Collected data:
· · · · · · ·

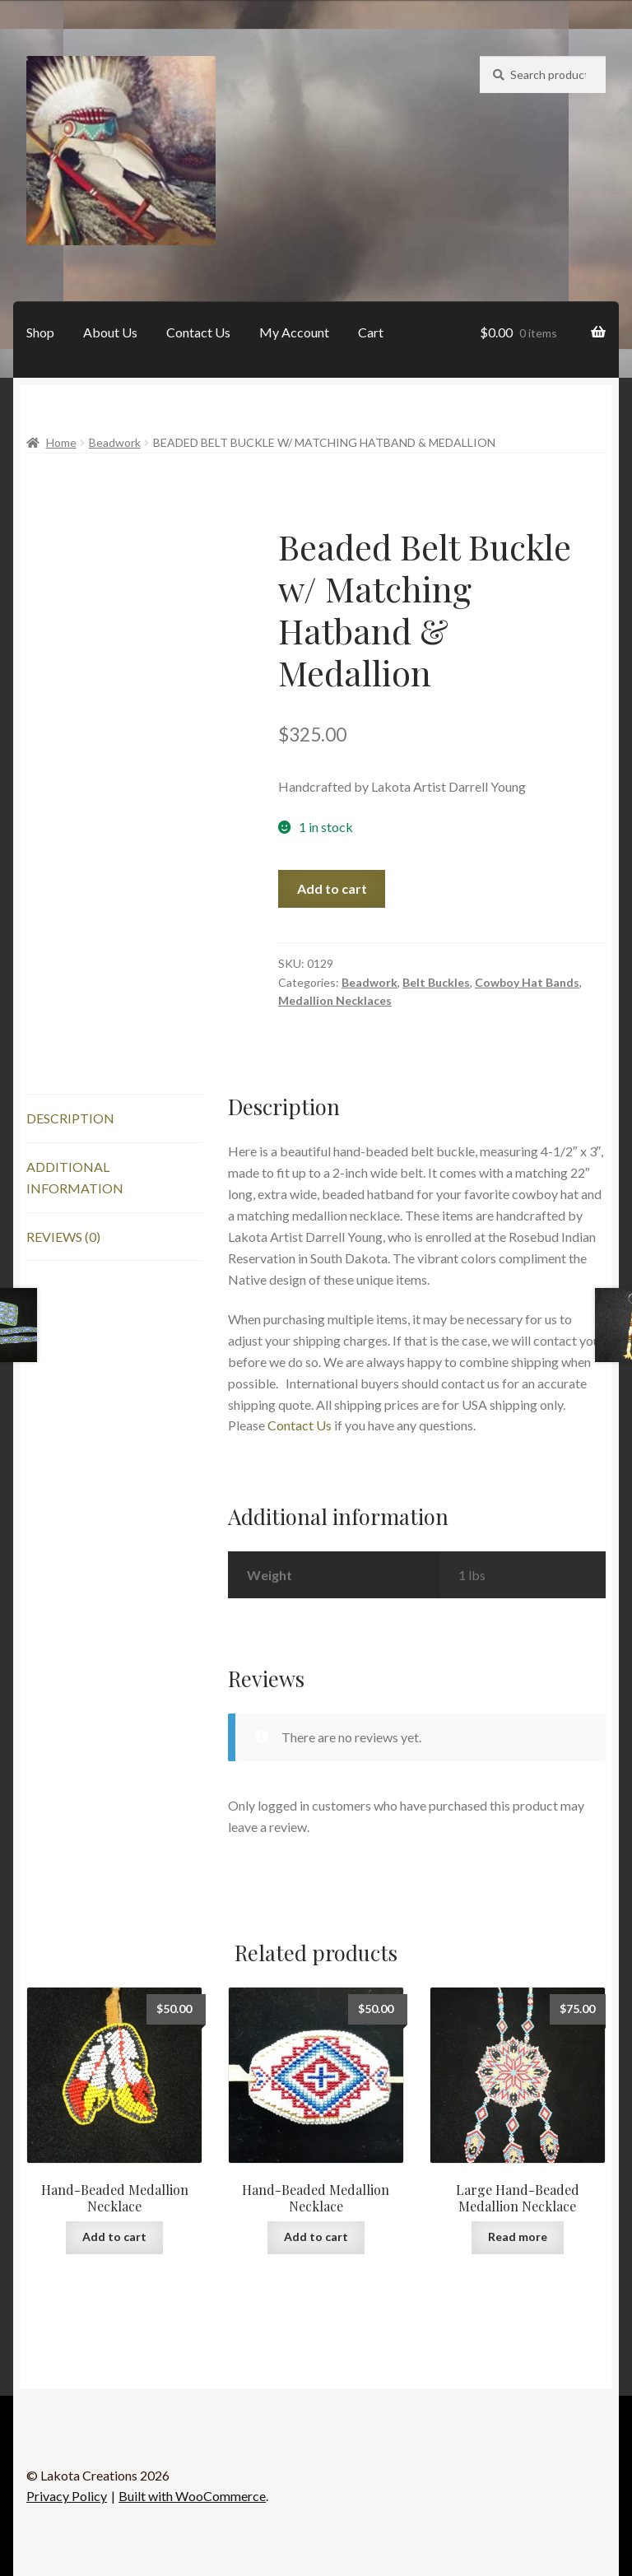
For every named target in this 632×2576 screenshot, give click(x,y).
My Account (294, 332)
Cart (370, 332)
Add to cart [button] (114, 2237)
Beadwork (115, 442)
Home (61, 442)
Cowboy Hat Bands (527, 982)
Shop (40, 332)
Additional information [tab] (74, 1177)
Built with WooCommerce (192, 2496)
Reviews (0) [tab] (63, 1236)
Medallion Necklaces (335, 1000)
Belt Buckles (436, 982)
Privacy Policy (66, 2496)
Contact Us (198, 332)
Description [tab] (70, 1118)
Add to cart (332, 888)
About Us (110, 332)
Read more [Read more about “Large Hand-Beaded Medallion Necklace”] (517, 2237)
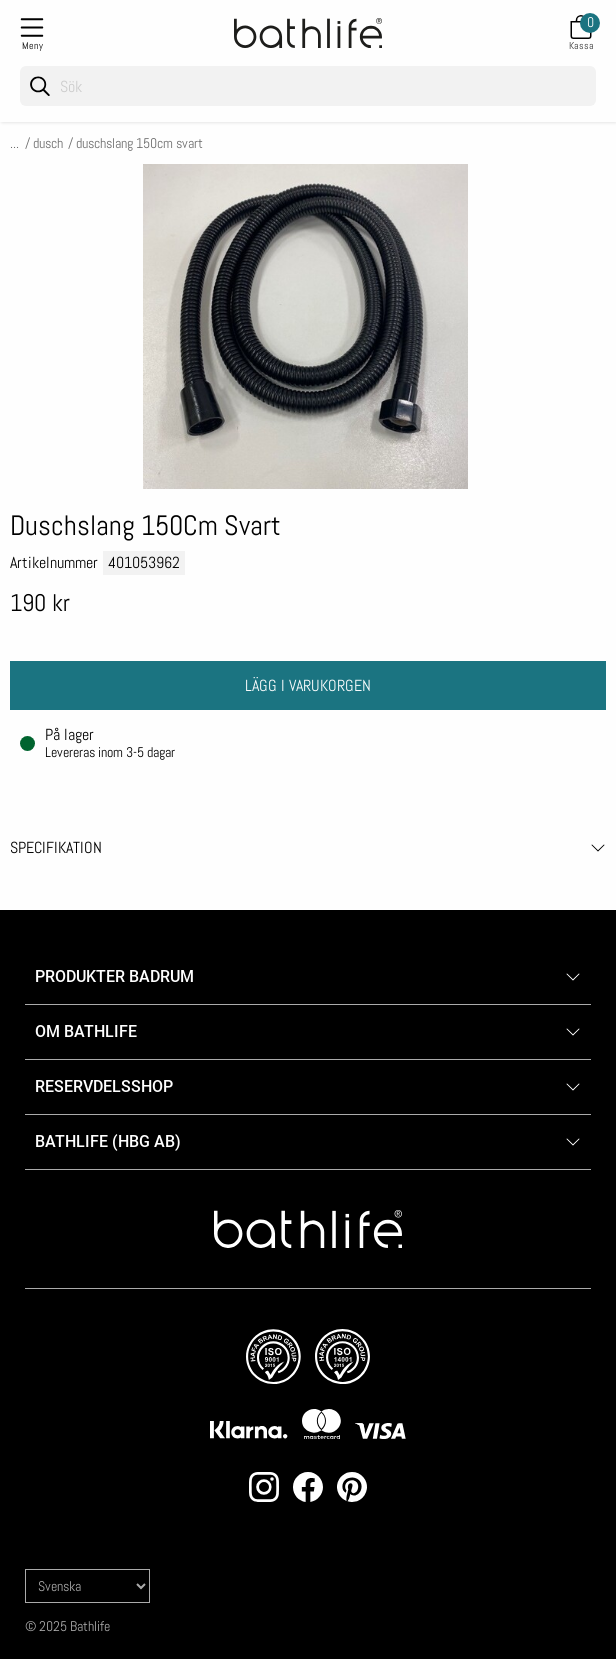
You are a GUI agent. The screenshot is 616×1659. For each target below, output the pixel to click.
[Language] (87, 1586)
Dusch (48, 143)
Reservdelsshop (104, 1086)
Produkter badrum (114, 976)
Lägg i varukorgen (308, 685)
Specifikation (56, 847)
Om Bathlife (86, 1031)
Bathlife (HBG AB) (110, 1141)
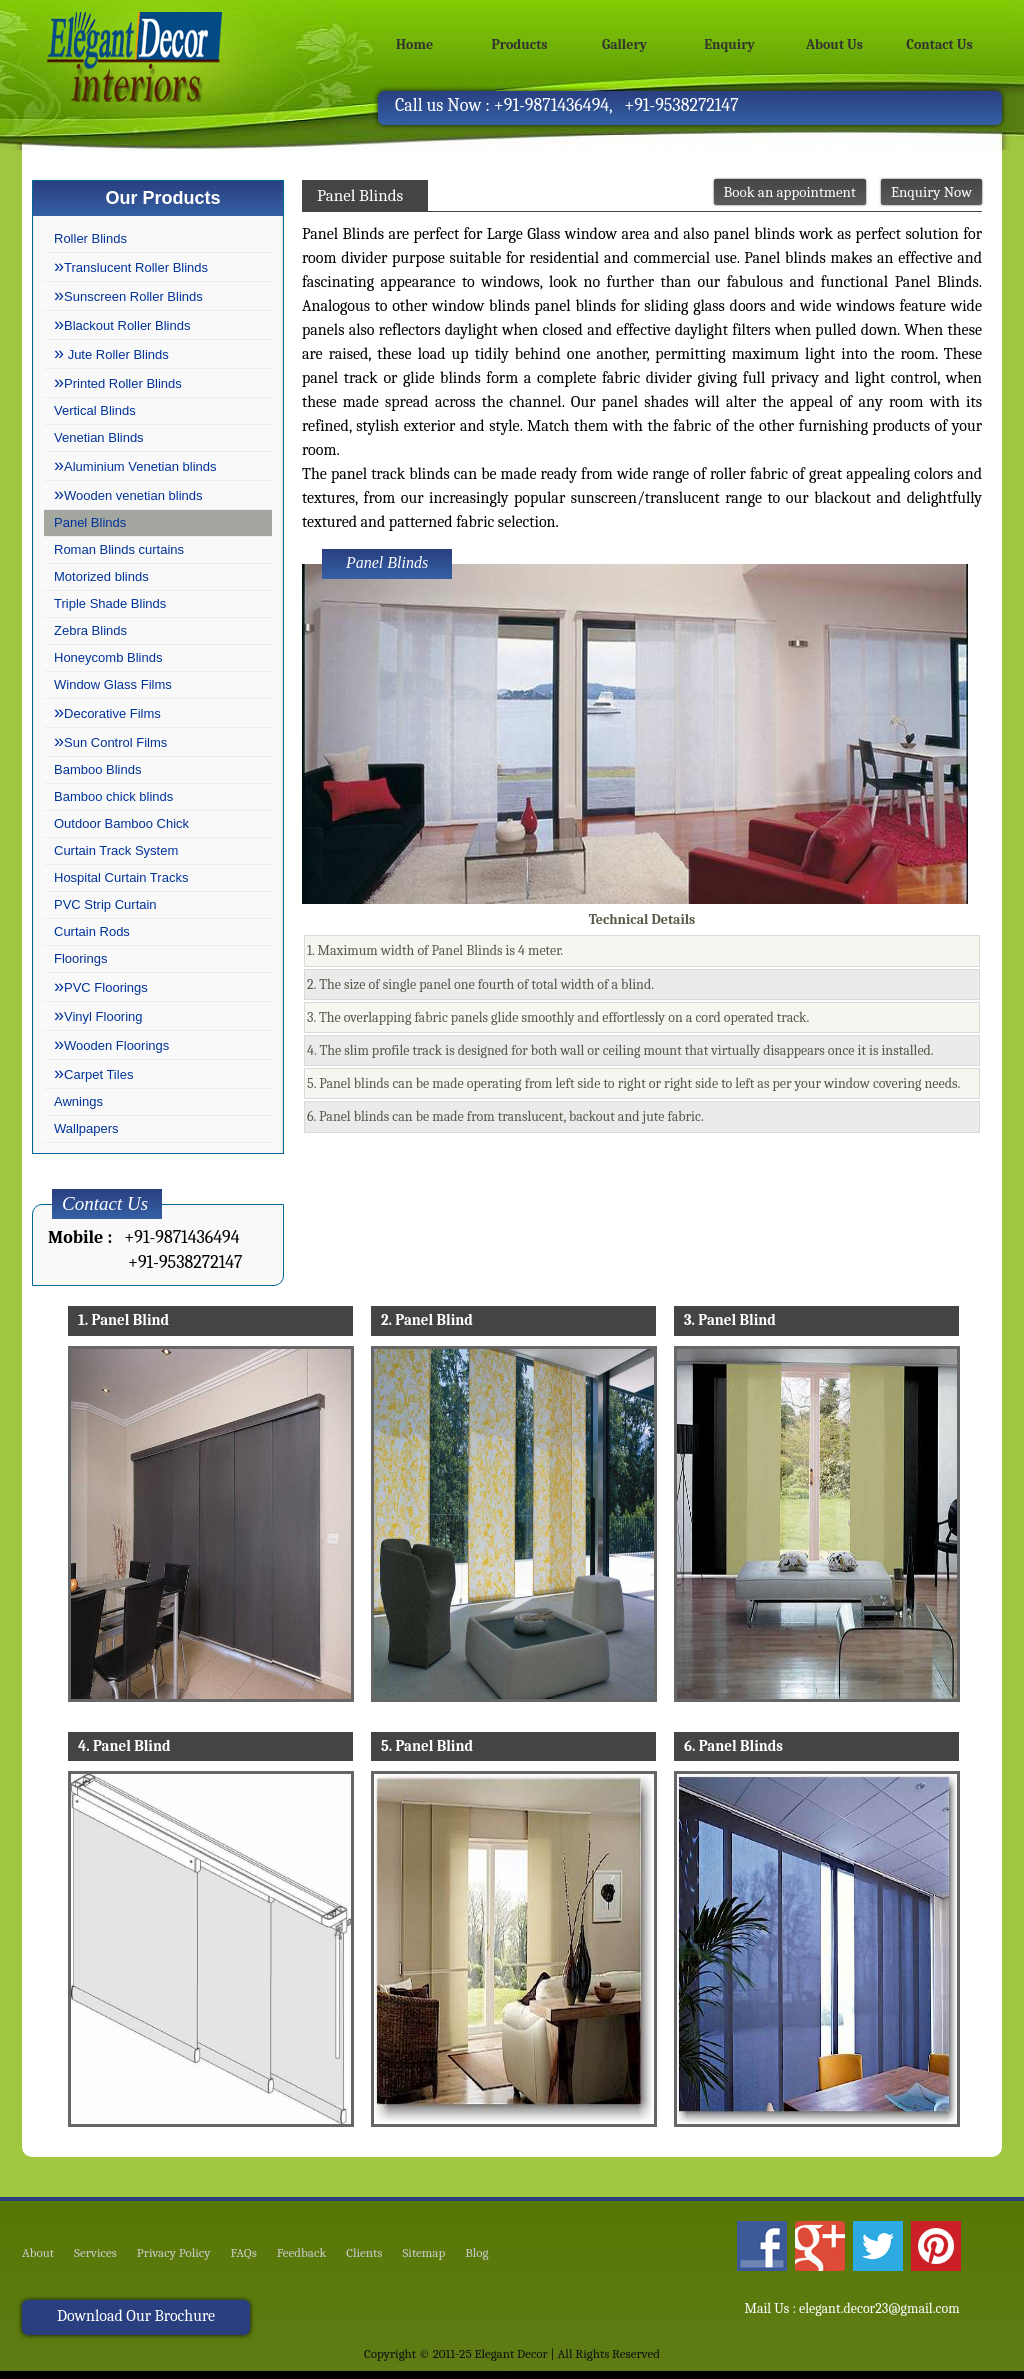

· · · · · · ·

[What you have to do]
Make an exact copy of the records, pictures excluded.

[Solution]
For every named target in this 632×2576 screenshot, give click(x,y).
My Account (294, 332)
Cart (370, 332)
Add to cart [button] (114, 2237)
Beadwork (115, 442)
Home (61, 442)
Cowboy Hat Bands (527, 982)
Shop (40, 332)
Additional information [tab] (74, 1177)
Built with WooCommerce (192, 2496)
Reviews (0) [tab] (63, 1236)
Medallion Necklaces (335, 1000)
Belt Buckles (436, 982)
Privacy Policy (66, 2496)
Contact Us (198, 332)
Description [tab] (70, 1118)
Add to cart (332, 888)
About Us (110, 332)
Read more [Read more about “Large Hand-Beaded Medallion Necklace”] (517, 2237)
You are a GUI agent. The screenshot is 616×1659. For each target below, output the pixel to click.
[Language] (87, 1586)
Dusch (48, 143)
Reservdelsshop (104, 1086)
Produkter badrum (114, 976)
Lägg i varukorgen (308, 685)
Specifikation (56, 847)
Om Bathlife (86, 1031)
Bathlife (HBG AB) (110, 1141)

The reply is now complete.